Independent recommendation on the unique-key hypothesis

Agree with the executor (with one refinement). The proposed unique key (org_company_id, org_outlet_id, org_job_role_id, day_type, starts_at, ends_at) is the right shape. Evidence:

  1. 80.8% of legacy buckets at this grain already have a single rate (5,910 of 7,314 buckets). The proposed unique key is correct for the dominant case.
  2. The 19.2% with rate disagreement decomposes into three causes, none of which invalidate the key:
    • Public holidays. Some of these are PH-on-weekday slots that the legacy DB can't distinguish — they would route to a different day_type = public_holiday bucket in the new schema and disappear from the violation set. Per the executor's note 4, this is the upper bound; the true figure is lower.
    • Rate revisions over time. A company that raised the Service Crew weekday-day rate from $11 to $12 mid-year has two rates for the same band — but this is a temporal signal, not a key-design issue. The new schema's Gig::PayRateHistory captures the change properly.

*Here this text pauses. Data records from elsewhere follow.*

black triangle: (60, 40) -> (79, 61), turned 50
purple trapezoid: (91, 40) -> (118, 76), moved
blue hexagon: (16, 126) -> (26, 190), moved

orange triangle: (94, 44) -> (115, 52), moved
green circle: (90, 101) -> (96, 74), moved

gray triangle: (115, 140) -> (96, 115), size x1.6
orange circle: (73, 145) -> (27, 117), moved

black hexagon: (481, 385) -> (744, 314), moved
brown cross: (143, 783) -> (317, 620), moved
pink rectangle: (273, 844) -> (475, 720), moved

    • Per-shift admin overrides. The job-templates-pay-rate analysis (statistics/job-templates-pay-rate.md) showed 46% of jobs have a rate override. Some overrides will manifest as multi-rate bands here. The new schema treats the override as a per-Shift attribute, not a PayRate row.

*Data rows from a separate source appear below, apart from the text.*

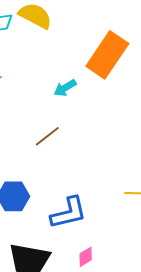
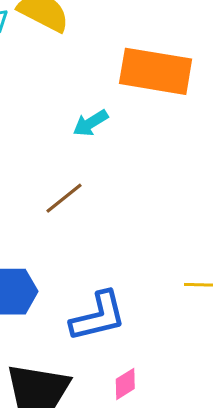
orange rectangle: (107, 55) -> (156, 71), turned 66

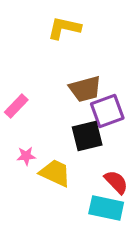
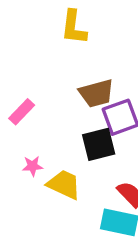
yellow L-shape: (64, 28) -> (74, 27), turned -96

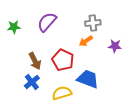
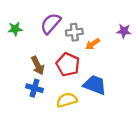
gray cross: (93, 23) -> (74, 32), moved
purple star: (115, 46) -> (124, 31), moved
blue cross: (32, 82) -> (34, 88), turned -35

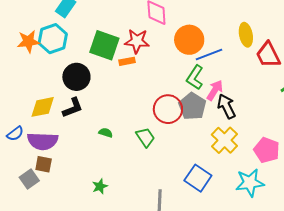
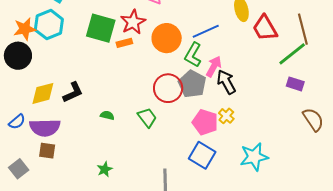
orange circle: (189, 40) -> (167, 38), moved
red star: (137, 41) -> (133, 22), turned -30
black circle: (76, 77) -> (18, 56), moved
yellow cross: (224, 140) -> (226, 116), size x0.6
pink pentagon: (267, 150) -> (205, 122), moved
gray square: (29, 179) -> (19, 169), moved

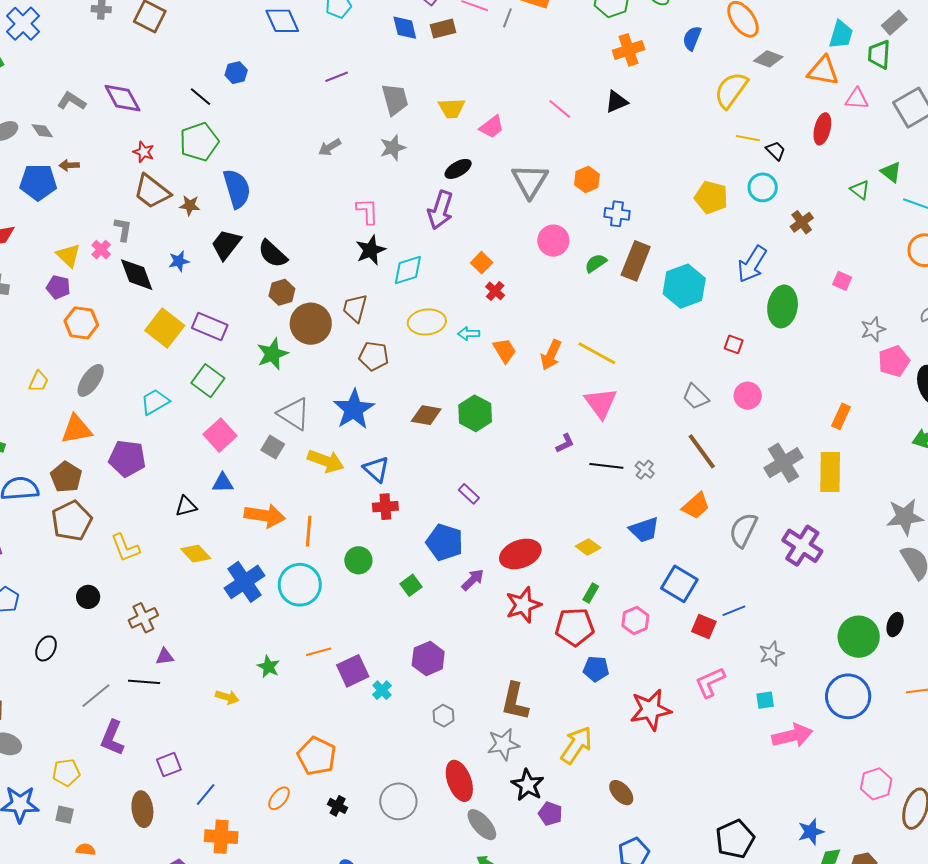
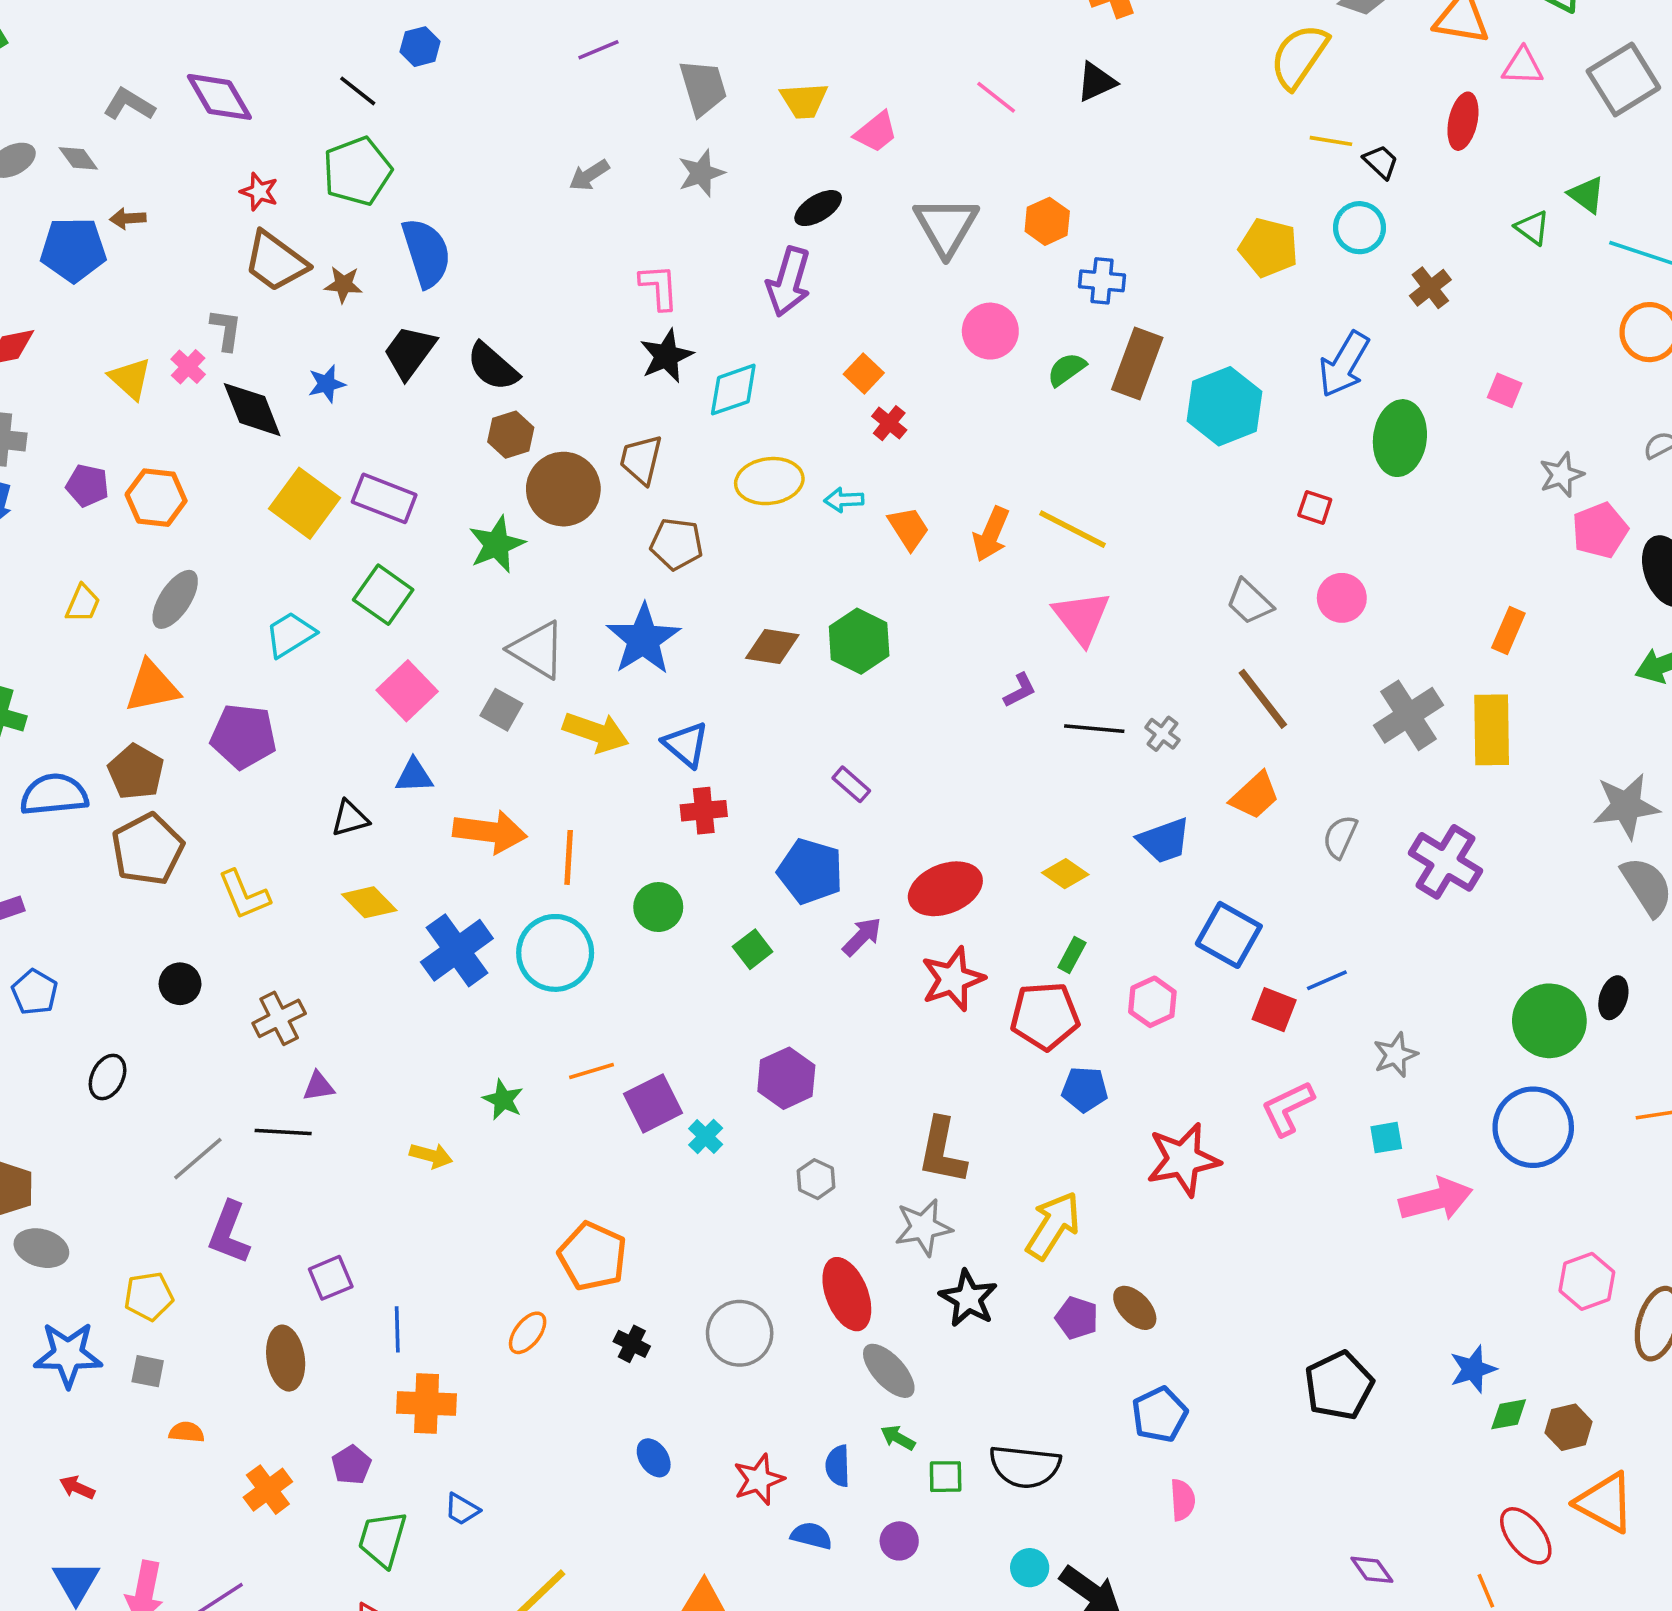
purple pentagon: (58, 287) -> (87, 485), moved
gray semicircle: (743, 530) -> (1340, 837), size x0.7
blue line: (206, 794) -> (397, 1329), turned -40
purple pentagon: (550, 814) -> (1077, 1318), moved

  3. The data-quality alternative — making the key looser (drop starts_at/ends_at) — collapses 7,314 buckets to ~1,500 (company, outlet, role, day_type) buckets. That throws away the band signal that the legacy data clearly carries (e.g. McDonald's day vs night, NTUC overnight bands). Wrong direction.
  4. The data-quality alternative — making the key tighter (add is_default, currency, label) — adds zero discriminating power for this dataset (all legacy data is single-currency, single-default-implied) and would only matter once Indonesia expansion or rate-label proliferation creates a real need. Defer.

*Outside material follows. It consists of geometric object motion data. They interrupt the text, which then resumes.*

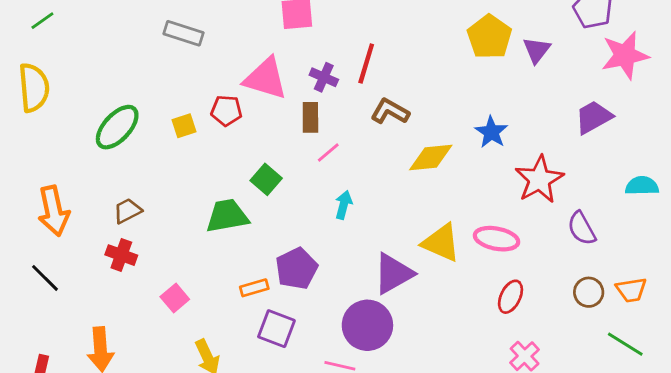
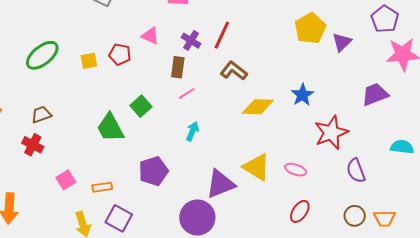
pink triangle: (266, 78) -> (150, 36), size x0.6
green trapezoid: (227, 216) -> (110, 128), turned -116
pink ellipse: (496, 239) -> (296, 170), size x0.7
orange rectangle: (254, 288) -> (102, 187), moved
purple square: (276, 329) -> (119, 218), moved

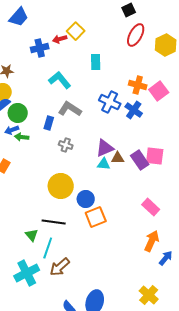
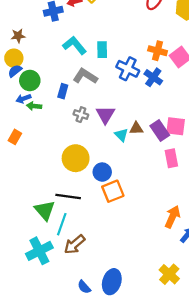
cyan rectangle: (96, 62) -> (102, 50), moved
purple triangle: (105, 148) -> (105, 115), moved, turned -36
cyan triangle: (104, 164) -> (121, 135), turned 40
pink rectangle: (151, 207) -> (171, 158), moved, turned 36
green triangle: (32, 235) -> (45, 210), size x1.5

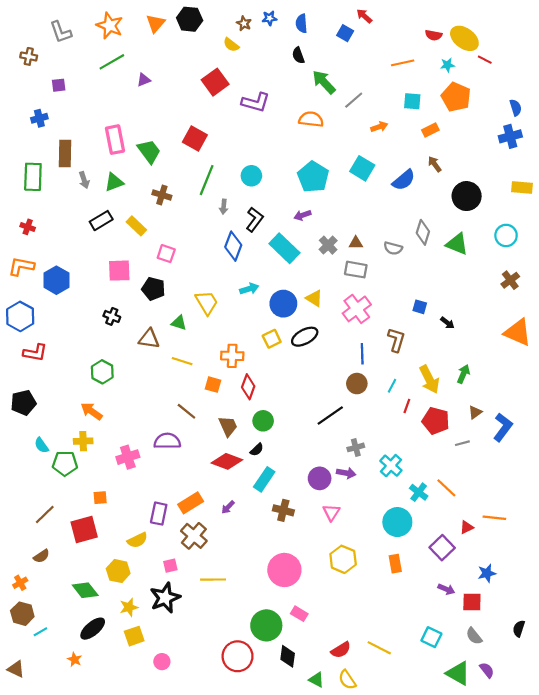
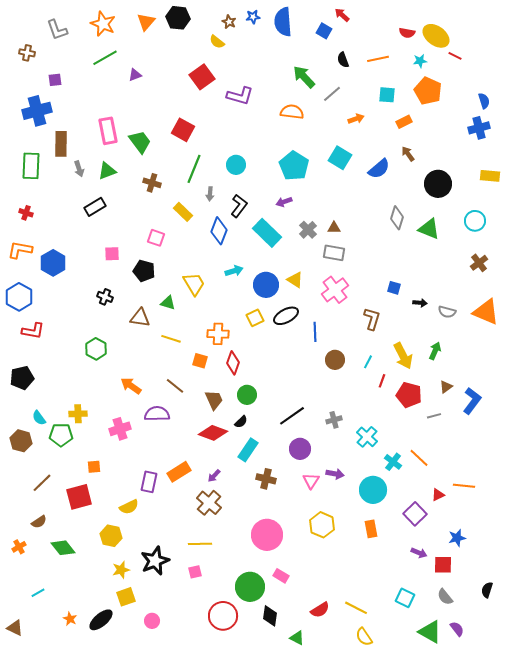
blue semicircle: (301, 23) -> (283, 22), size x1.6
black semicircle: (298, 55) -> (343, 60), moved
blue cross: (39, 118) -> (37, 111), size x1.8
yellow rectangle: (136, 226) -> (183, 212), moved
gray semicircle: (393, 248) -> (447, 312), moved
pink square: (119, 271) -> (112, 254), size x0.7
black arrow: (447, 323) -> (420, 303), turned -32
blue line: (362, 354) -> (315, 332), moved
orange arrow: (92, 411) -> (131, 386), moved
black line: (330, 416) -> (292, 416), moved
purple arrow: (346, 473) -> (335, 474), moved
brown cross: (194, 536) -> (209, 503), moved
pink square: (170, 566) -> (195, 572), moved
green diamond: (85, 590) -> (63, 548), moved
brown hexagon: (22, 614) -> (21, 441), moved
black ellipse: (93, 629) -> (101, 620), moved
yellow semicircle: (347, 680) -> (364, 637), moved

Refinement: the unique key should be enforced with nulls_not_distinct=true (Postgres 15+) so that two "whole day_type" rows (both starts_at and ends_at NULL) for the same (company, outlet, role, day_type) cannot coexist. This is already stated in the spec (Invariant 4) — re-affirming after seeing the data: a small number of legacy bands span full days, and treating them as not-distinct in the index avoids needing the Manager-layer NULL-band check on the write path for the most common case. Standard SQL treats NULLs as distinct, so the index alone is not enough — nulls_not_distinct=true is the Postgres feature that makes the constraint behave the way the spec describes.

Bottom line: the data supports the proposed unique key. Build it. The 19.2% multi-rate-per-bucket finding is a data-quality observation, not a key-shape concern — it should be expected and handled at seed-import time by choosing a single canonical rate per bucket, with the legacy slot rows preserved separately as historical evidence (not seeded as PayRate rows).